The researchers chose lab mice to carry out the experiments for this study. When they gave rodents on high fat diet probiotics they did not become obese and showed resistance to insulin. The study team found out the bacteria created a therapeutic compound over time in the guts. The study findings can now be found in Journal of Clinical Investigation.
Dr Sean Davies, Vanderbilt University’s Assistant professor of Pharmacology said, 'Of course it's hard to speculate from mouse to human. But essentially, we've prevented most of the negative consequences of obesity in mice, even though they're eating a high-fat diet.' Other studies have revealed that natural gut microbiota can play a role in controlling obesity and cardiovascular disease.
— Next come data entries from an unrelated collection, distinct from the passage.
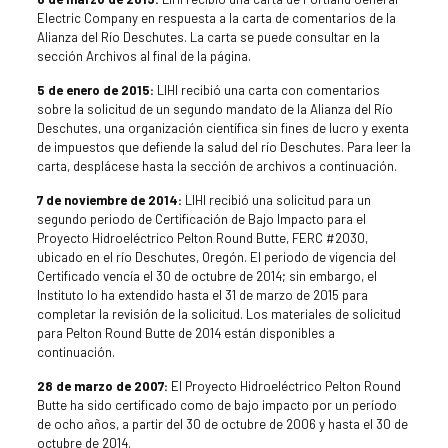
Electric Company en respuesta a la carta de comentarios de la
Alianza del Río Deschutes. La carta se puede consultar en la
sección Archivos al final de la página.
5 de enero de 2015:
LIHI recibió una carta con comentarios
sobre la solicitud de un segundo mandato de la Alianza del Río
Deschutes, una organización científica sin fines de lucro y exenta
de impuestos que defiende la salud del río Deschutes. Para leer la
carta, desplácese hasta la sección de archivos a continuación.
7 de noviembre de 2014:
LIHI recibió una solicitud para un
segundo periodo de Certificación de Bajo Impacto para el
Proyecto Hidroeléctrico Pelton Round Butte, FERC #2030,
ubicado en el río Deschutes, Oregón. El periodo de vigencia del
Certificado vencía el 30 de octubre de 2014; sin embargo, el
Instituto lo ha extendido hasta el 31 de marzo de 2015 para
completar la revisión de la solicitud. Los materiales de solicitud
para Pelton Round Butte de 2014 están disponibles a
continuación.
28 de marzo de 2007:
El Proyecto Hidroeléctrico Pelton Round
Butte ha sido certificado como de bajo impacto por un período
de ocho años, a partir del 30 de octubre de 2006 y hasta el 30 de
octubre de 2014.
Davies added, 'The types of bacteria you have in your gut influence your risk for chronic diseases. We wondered if we could manipulate the gut microbiota in a way that would promote health.' The professor and his colleagues used E. coli Nissle 1917, a safe bacterial strain found often in the human gut. It was then modified genetically.
The mice given the modified bacteria with water had drastically reduced food intake, as they found out. They also had lower insulin resistance and body fat. The protective effect continued for at least 4 weeks in those rodents. Interestingly, even after 3 months of removal of modified bacteria the treated rodents had lower body fat and weight.
Speaking on the outcome of the study, Prof Davies said, 'We still haven't achieved our ultimate goal, which would be to do one treatment and then never have to administer the bacteria again. Six weeks is pretty long to have active bacteria, and the animals are still less obese 12 weeks out.’ Extensive studies need to be carried out further on this.